**Material to process**.
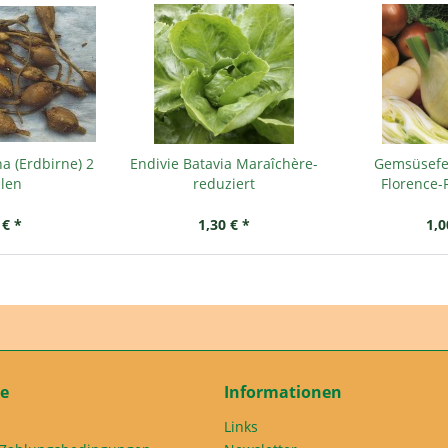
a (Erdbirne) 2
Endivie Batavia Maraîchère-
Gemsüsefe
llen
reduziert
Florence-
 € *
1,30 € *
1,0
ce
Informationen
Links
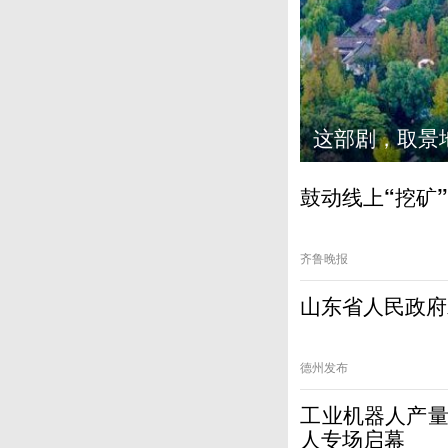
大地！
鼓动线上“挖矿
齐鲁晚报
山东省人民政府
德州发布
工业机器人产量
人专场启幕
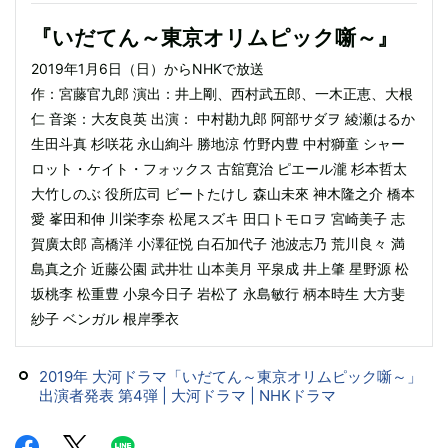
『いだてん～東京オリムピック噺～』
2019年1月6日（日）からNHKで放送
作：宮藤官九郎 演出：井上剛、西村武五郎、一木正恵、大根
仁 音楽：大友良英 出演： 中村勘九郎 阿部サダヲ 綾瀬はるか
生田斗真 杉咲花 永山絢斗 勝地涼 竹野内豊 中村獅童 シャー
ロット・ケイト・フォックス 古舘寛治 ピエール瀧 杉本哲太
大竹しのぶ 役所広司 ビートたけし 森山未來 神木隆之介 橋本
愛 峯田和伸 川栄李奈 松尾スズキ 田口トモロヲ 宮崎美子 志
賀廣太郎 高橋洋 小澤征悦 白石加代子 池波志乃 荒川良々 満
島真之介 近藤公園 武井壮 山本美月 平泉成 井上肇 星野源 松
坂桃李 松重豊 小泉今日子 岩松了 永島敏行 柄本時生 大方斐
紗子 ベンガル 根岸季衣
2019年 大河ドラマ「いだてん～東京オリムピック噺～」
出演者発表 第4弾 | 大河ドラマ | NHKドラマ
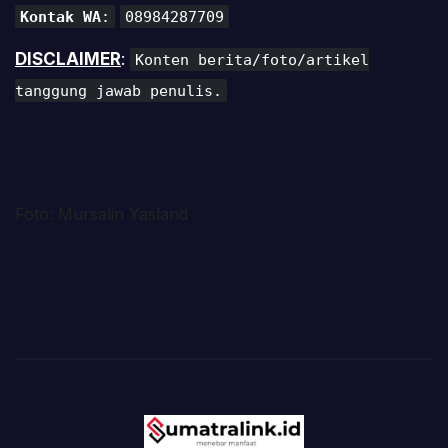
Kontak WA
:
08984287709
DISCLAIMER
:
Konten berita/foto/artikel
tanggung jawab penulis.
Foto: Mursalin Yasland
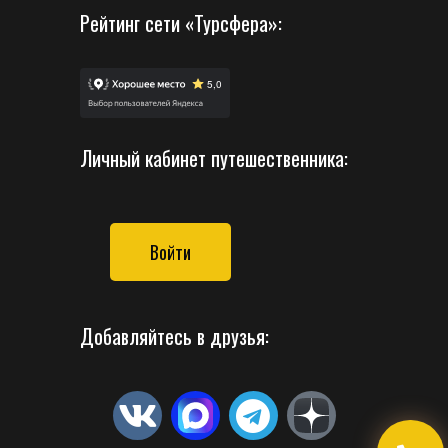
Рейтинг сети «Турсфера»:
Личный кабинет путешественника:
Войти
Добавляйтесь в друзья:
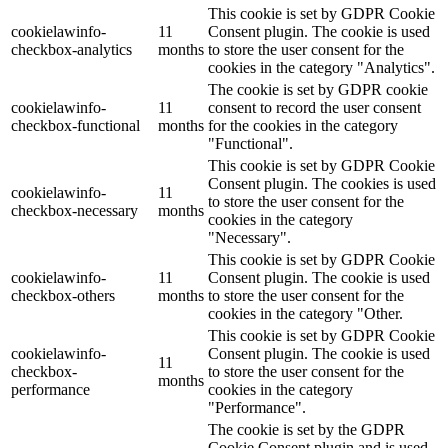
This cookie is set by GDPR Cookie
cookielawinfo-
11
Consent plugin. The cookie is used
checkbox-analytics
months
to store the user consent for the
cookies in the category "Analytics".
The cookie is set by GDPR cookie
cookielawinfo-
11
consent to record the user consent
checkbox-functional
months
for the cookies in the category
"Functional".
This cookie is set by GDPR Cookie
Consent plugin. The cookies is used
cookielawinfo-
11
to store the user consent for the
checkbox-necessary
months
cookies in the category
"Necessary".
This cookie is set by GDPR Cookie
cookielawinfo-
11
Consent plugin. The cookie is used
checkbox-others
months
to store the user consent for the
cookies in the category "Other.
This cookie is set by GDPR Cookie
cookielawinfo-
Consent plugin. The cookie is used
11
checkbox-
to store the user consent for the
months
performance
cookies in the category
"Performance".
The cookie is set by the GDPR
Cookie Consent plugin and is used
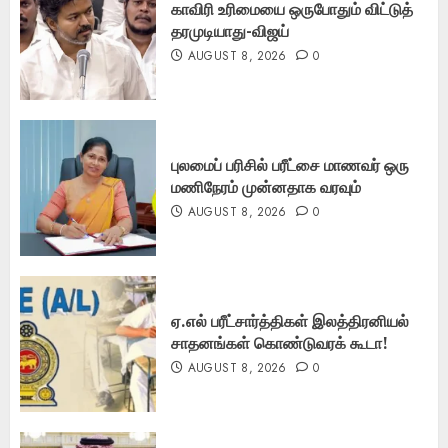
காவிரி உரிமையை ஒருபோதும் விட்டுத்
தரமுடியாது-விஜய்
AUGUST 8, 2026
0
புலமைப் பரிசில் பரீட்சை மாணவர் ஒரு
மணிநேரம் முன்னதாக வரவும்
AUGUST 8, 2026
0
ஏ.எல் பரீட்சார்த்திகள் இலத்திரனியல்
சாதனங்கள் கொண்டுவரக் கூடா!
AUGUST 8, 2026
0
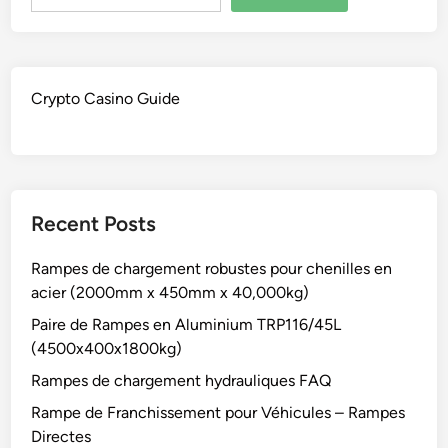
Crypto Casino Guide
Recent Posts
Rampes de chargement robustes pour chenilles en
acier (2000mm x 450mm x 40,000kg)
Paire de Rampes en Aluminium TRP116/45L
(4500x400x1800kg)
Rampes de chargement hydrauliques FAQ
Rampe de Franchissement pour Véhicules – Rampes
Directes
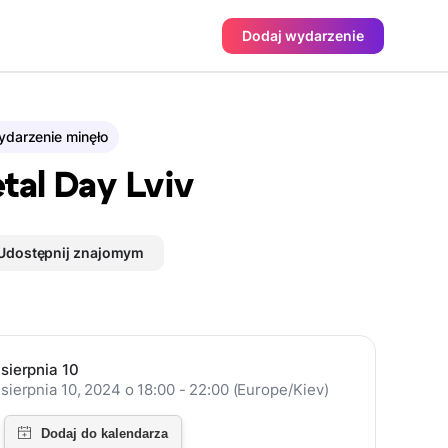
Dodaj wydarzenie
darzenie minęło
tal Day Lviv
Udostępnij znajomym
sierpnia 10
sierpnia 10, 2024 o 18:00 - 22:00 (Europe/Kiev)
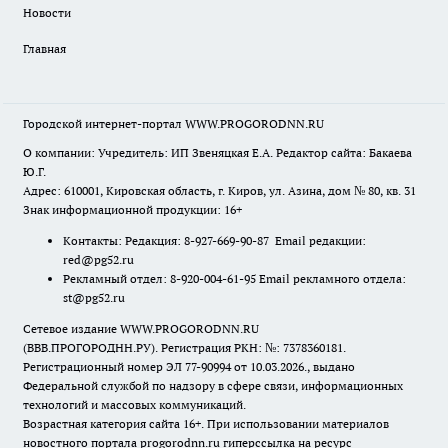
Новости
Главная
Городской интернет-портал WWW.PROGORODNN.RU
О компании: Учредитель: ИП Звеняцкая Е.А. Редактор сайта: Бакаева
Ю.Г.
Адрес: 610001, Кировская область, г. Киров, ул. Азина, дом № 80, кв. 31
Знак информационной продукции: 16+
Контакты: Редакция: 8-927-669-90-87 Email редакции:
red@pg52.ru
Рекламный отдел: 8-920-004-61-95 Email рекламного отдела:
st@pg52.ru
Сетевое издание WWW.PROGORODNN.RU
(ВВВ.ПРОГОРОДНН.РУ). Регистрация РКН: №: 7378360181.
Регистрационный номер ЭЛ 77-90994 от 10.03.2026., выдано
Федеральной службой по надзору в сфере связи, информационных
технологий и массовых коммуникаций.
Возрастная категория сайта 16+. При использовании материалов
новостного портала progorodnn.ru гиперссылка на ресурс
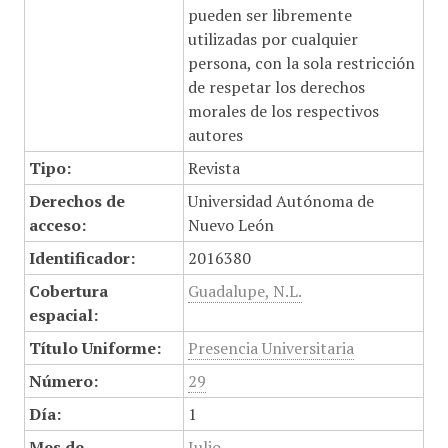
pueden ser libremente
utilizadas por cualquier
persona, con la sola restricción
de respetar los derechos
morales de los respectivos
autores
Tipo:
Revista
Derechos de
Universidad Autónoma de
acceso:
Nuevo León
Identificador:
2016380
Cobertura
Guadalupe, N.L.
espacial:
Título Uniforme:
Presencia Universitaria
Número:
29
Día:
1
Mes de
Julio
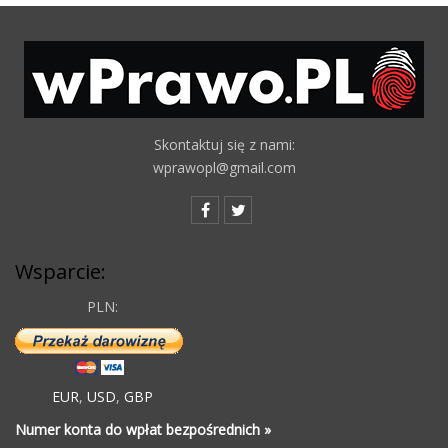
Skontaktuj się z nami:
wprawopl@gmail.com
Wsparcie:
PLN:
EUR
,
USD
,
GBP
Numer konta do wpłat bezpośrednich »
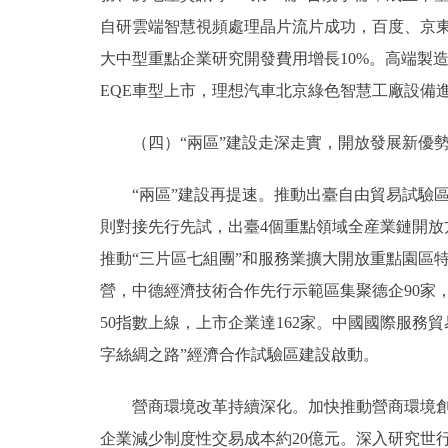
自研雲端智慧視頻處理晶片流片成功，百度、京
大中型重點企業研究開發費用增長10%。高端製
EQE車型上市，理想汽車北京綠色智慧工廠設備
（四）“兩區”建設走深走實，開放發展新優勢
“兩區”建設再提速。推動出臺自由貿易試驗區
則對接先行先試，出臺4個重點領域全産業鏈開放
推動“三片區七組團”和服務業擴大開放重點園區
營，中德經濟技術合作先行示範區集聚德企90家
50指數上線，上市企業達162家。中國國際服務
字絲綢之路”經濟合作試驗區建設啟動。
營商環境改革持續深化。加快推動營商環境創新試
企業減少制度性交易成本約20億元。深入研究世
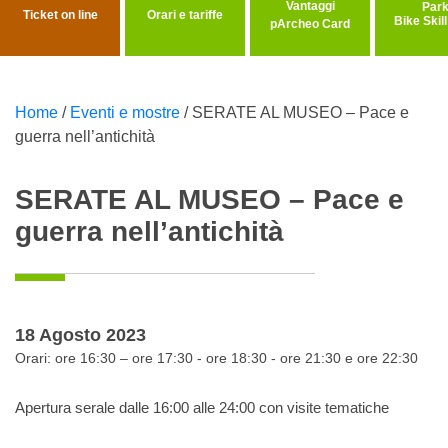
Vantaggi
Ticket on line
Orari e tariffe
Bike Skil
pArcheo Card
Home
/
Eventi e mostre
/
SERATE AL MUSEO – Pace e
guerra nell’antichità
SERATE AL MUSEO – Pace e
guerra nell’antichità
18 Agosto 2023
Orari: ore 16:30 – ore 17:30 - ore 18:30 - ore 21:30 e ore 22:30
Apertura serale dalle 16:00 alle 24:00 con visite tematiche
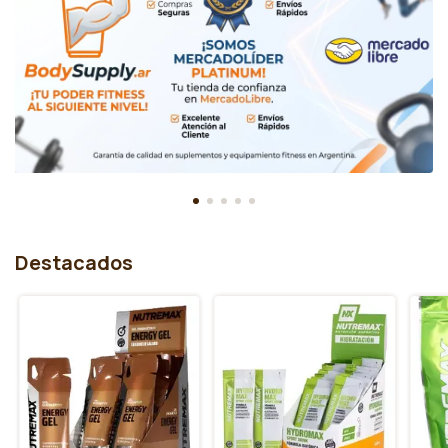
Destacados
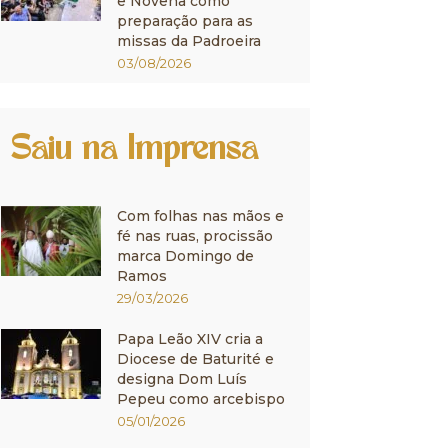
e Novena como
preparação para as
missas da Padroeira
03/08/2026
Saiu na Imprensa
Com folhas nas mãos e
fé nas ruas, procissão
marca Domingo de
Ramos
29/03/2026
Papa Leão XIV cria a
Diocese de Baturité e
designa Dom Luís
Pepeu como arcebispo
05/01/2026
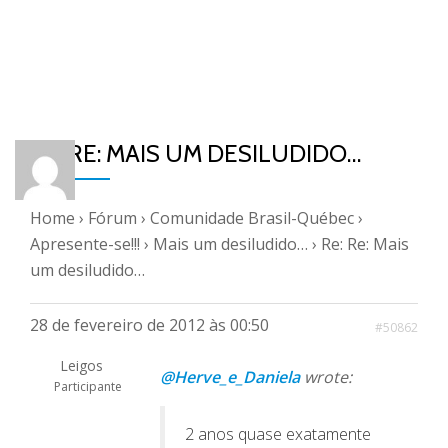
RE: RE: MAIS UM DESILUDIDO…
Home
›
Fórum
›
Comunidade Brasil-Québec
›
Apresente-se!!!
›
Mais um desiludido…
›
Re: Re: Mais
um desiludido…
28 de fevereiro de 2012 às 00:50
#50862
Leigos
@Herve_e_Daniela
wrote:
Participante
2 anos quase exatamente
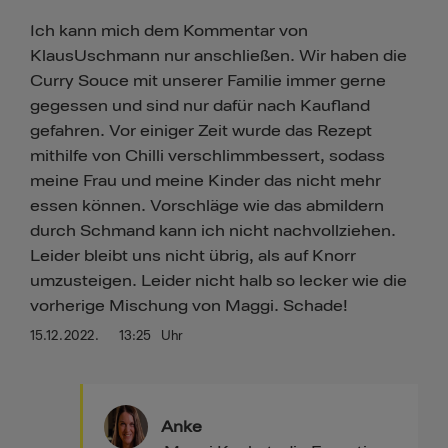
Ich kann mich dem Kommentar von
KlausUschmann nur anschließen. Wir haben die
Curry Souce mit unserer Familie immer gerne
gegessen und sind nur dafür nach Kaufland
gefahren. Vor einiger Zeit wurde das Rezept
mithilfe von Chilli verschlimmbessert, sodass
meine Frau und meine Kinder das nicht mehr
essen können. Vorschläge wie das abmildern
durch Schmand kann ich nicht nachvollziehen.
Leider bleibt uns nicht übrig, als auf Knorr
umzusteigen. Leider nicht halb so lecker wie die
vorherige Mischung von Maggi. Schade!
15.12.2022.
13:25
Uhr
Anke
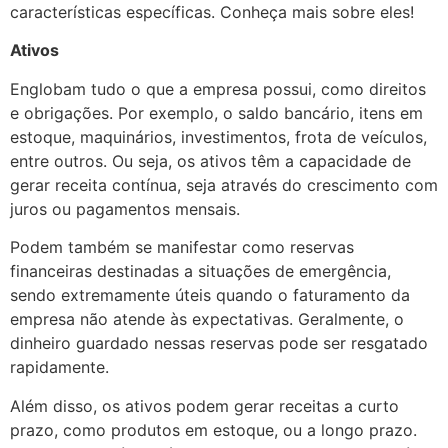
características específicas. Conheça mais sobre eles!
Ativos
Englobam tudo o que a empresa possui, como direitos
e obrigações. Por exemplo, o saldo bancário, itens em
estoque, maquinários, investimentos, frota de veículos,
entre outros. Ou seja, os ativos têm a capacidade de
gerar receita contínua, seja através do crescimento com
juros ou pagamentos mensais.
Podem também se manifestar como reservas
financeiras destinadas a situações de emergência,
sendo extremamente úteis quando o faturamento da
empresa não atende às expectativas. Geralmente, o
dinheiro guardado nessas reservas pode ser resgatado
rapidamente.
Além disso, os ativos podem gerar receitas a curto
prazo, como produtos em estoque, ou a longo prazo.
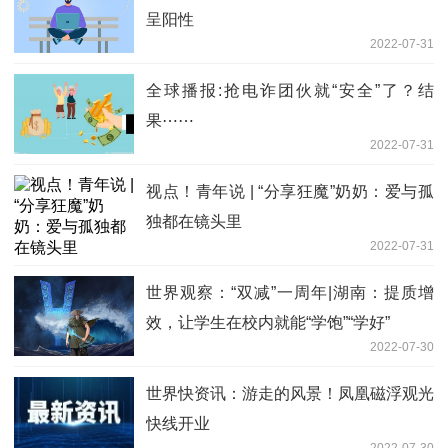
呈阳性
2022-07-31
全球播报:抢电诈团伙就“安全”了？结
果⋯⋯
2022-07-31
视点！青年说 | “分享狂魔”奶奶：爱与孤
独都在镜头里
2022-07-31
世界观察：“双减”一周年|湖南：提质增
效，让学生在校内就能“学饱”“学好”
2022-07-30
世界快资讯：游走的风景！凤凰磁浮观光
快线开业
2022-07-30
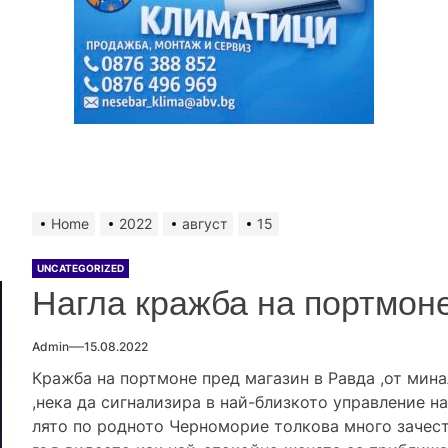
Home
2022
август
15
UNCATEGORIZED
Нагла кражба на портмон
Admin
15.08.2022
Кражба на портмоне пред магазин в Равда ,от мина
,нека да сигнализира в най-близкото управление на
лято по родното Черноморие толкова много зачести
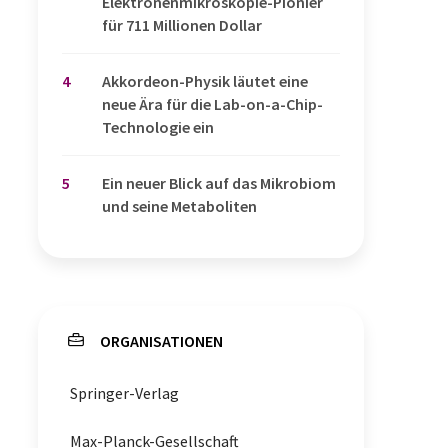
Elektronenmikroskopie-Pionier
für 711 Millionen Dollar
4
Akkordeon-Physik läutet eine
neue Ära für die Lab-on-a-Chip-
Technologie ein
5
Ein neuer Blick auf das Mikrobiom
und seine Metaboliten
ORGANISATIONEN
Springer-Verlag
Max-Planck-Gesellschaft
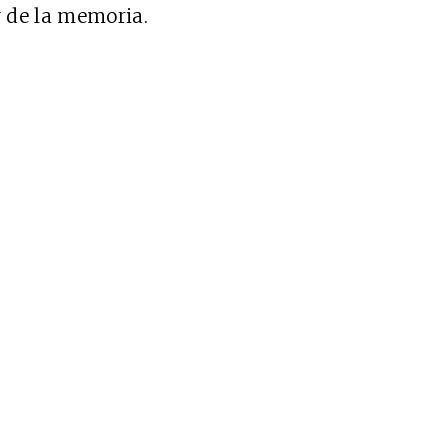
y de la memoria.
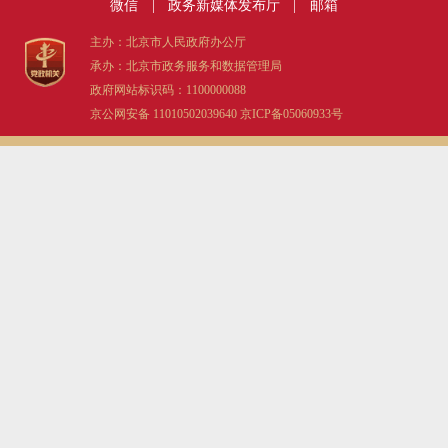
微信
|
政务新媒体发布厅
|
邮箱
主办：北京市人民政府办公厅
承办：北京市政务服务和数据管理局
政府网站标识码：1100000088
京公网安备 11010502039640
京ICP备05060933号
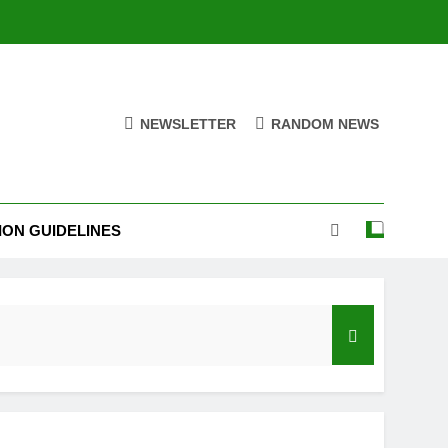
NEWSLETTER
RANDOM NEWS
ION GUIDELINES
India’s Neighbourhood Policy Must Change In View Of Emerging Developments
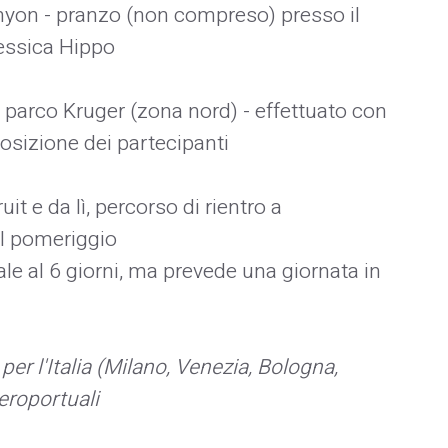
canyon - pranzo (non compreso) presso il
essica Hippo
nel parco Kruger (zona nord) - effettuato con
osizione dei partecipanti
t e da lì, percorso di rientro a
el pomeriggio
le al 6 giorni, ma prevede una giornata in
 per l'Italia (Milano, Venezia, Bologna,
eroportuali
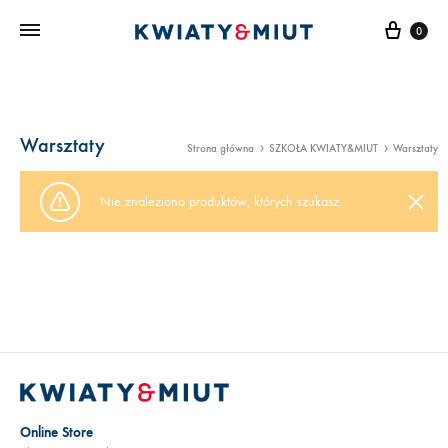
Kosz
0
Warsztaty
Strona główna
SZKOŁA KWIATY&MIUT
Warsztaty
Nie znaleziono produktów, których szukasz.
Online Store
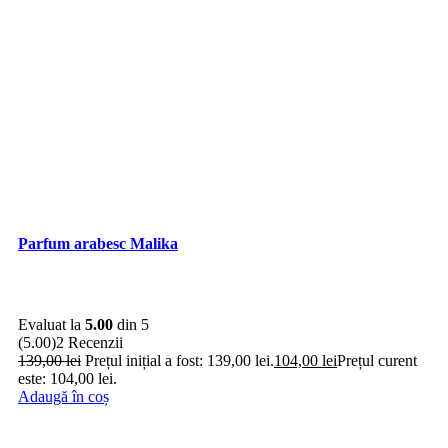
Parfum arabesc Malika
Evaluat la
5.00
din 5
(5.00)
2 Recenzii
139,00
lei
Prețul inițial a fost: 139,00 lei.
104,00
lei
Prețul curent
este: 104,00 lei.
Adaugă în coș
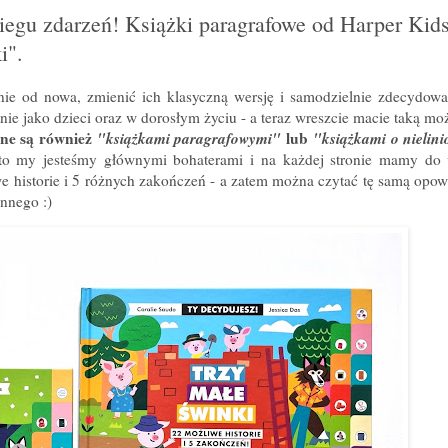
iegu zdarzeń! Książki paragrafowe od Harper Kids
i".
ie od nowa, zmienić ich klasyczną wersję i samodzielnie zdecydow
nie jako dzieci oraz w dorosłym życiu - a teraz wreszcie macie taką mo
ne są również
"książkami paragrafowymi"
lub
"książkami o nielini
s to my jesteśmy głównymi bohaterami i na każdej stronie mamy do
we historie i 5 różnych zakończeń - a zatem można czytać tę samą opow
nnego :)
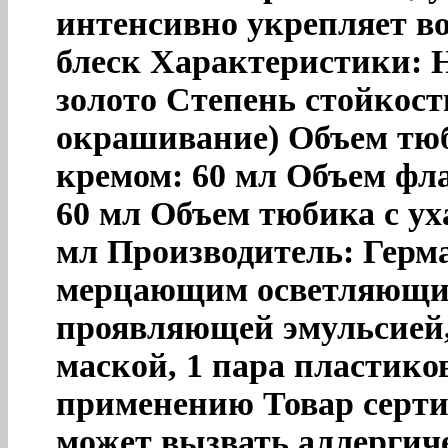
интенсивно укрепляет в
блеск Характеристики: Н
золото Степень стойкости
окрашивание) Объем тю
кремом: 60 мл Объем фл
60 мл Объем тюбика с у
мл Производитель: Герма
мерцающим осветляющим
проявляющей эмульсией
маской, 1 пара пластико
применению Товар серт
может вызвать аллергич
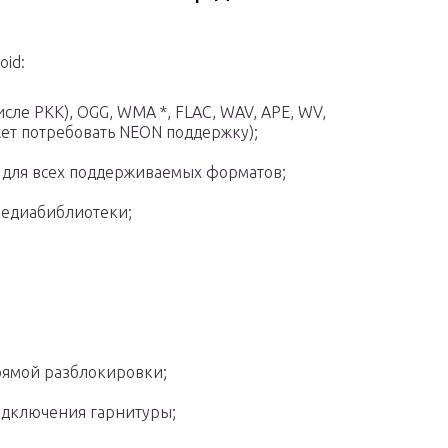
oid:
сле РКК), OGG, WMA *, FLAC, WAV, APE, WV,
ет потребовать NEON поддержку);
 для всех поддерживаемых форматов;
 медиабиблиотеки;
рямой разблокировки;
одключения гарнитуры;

**What you will do**.
Only the lines starting at the one with "Akkordeon-Physik läutet eine" and ending at the one with "ie od nowa, zmienić" should be printed, each exactly as it appears in the material above; the pictures are to be omitted.

**Solution to this exercise**.
Akkordeon-Physik läutet eine
neue Ära für die Lab-on-a-Chip-
Technologie ein
5
Ein neuer Blick auf das Mikrobiom
und seine Metaboliten
ORGANISATIONEN
Springer-Verlag
Max-Planck-Gesellschaft
y de la memoria.
微信
|
政务新媒体发布厅
|
邮箱
主办：北京市人民政府办公厅
承办：北京市政务服务和数据管理局
政府网站标识码：1100000088
京公网安备 11010502039640
京ICP备05060933号
NEWSLETTER
RANDOM NEWS
ION GUIDELINES
India’s Neighbourhood Policy Must Change In View Of Emerging Developments
canyon - pranzo (non compreso) presso il
essica Hippo
nel parco Kruger (zona nord) - effettuato con
osizione dei partecipanti
t e da lì, percorso di rientro a
el pomeriggio
le al 6 giorni, ma prevede una giornata in
 per l'Italia (Milano, Venezia, Bologna,
eroportuali
Kosz
0
Warsztaty
Strona główna
SZKOŁA KWIATY&MIUT
Warsztaty
Nie znaleziono produktów, których szukasz.
Online Store
Parfum arabesc Malika
Evaluat la
5.00
din 5
(5.00)
2 Recenzii
139,00
lei
Prețul inițial a fost: 139,00 lei.
104,00
lei
Prețul curent
este: 104,00 lei.
Adaugă în coș
iegu zdarzeń! Książki paragrafowe od Harper Kids
i".
ie od nowa, zmienić ich klasyczną wersję i samodzielnie zdecydow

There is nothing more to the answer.